::: Data to process
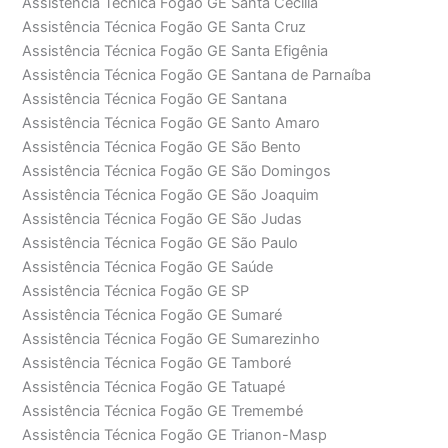
Assistência Técnica Fogão GE Santa Cecília
Assistência Técnica Fogão GE Santa Cruz
Assistência Técnica Fogão GE Santa Efigênia
Assistência Técnica Fogão GE Santana de Parnaíba
Assistência Técnica Fogão GE Santana
Assistência Técnica Fogão GE Santo Amaro
Assistência Técnica Fogão GE São Bento
Assistência Técnica Fogão GE São Domingos
Assistência Técnica Fogão GE São Joaquim
Assistência Técnica Fogão GE São Judas
Assistência Técnica Fogão GE São Paulo
Assistência Técnica Fogão GE Saúde
Assistência Técnica Fogão GE SP
Assistência Técnica Fogão GE Sumaré
Assistência Técnica Fogão GE Sumarezinho
Assistência Técnica Fogão GE Tamboré
Assistência Técnica Fogão GE Tatuapé
Assistência Técnica Fogão GE Tremembé
Assistência Técnica Fogão GE Trianon-Masp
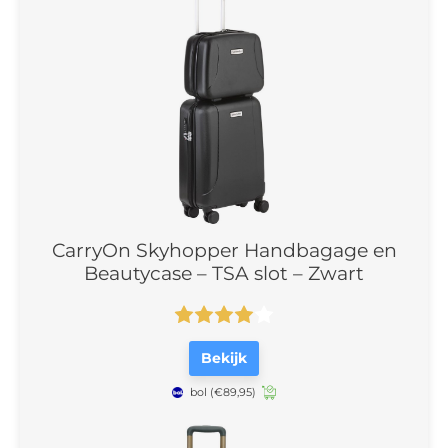
CarryOn Skyhopper Handbagage en
Beautycase – TSA slot – Zwart
Bekijk
bol
(€89,95)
::::::
> [Aim of the task]: What you write must match, line for line, the records from the line containing "Assistência Técnica Fogão GE Trianon-Masp" through the last line, with every picture left out.

> [Solution for this problem]:
Assistência Técnica Fogão GE Trianon-Masp
CarryOn Skyhopper Handbagage en
Beautycase – TSA slot – Zwart
Bekijk
bol
(€89,95)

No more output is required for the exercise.